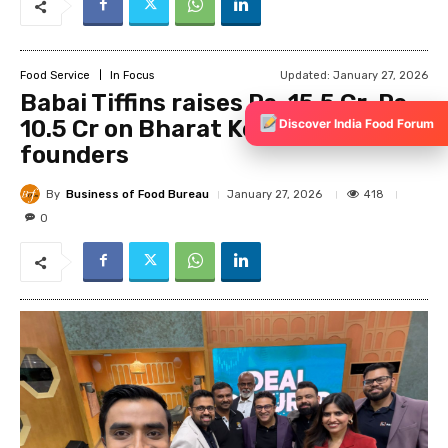
Discover India Food Forum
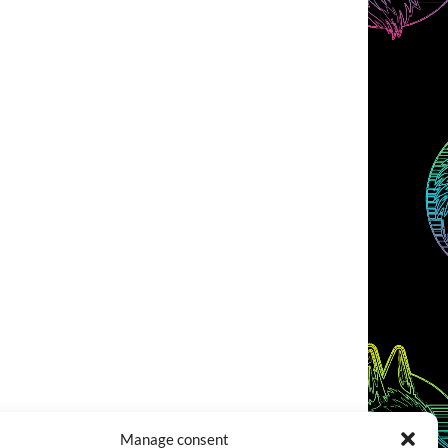
Manage consent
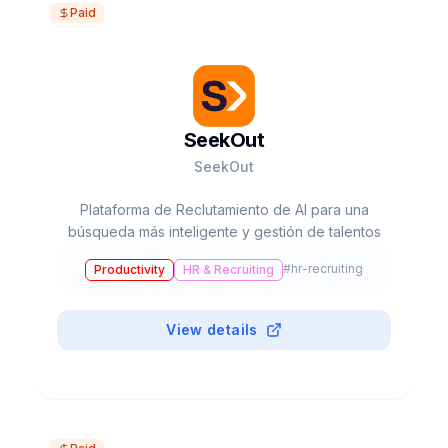
Paid
SeekOut
SeekOut
Plataforma de Reclutamiento de AI para una
búsqueda más inteligente y gestión de talentos
#
hr-recruiting
Productivity
HR & Recruiting
View details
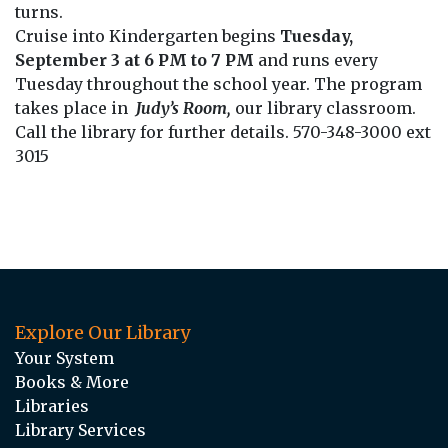
turns.
Cruise into Kindergarten begins
Tuesday,
September 3 at 6 PM to 7 PM
and runs every
Tuesday throughout the school year. The program
takes place in
Judy’s Room,
our library classroom.
Call the library for further details. 570-348-3000 ext
3015
Explore Our Library
Your System
Books & More
Libraries
Library Services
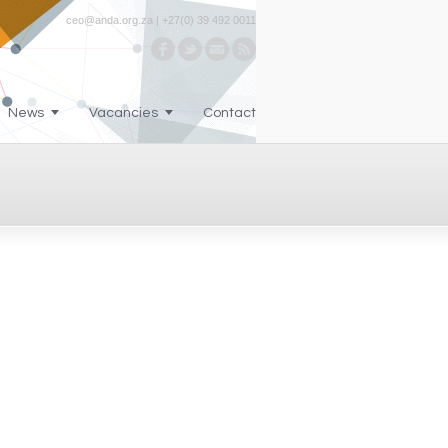
ceo@anda.org.za | +27(0) 39 492 0011
News
Vacancies
Contact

--*--

*Your objective*: Omitting all pictures, set the listing down exactly.

*Response area*:
Discover India Food Forum
Manage consent
Paid
SeekOut
SeekOut
Plataforma de Reclutamiento de AI para una
búsqueda más inteligente y gestión de talentos
#
hr-recruiting
Productivity
HR & Recruiting
View details
turns.
Cruise into Kindergarten begins
Tuesday,
September 3 at 6 PM to 7 PM
and runs every
Tuesday throughout the school year. The program
takes place in
Judy’s Room,
our library classroom.
Call the library for further details. 570-348-3000 ext
3015
Explore Our Library
Your System
Books & More
Libraries
Library Services
ceo@anda.org.za | +27(0) 39 492 0011
News
Vacancies
Contact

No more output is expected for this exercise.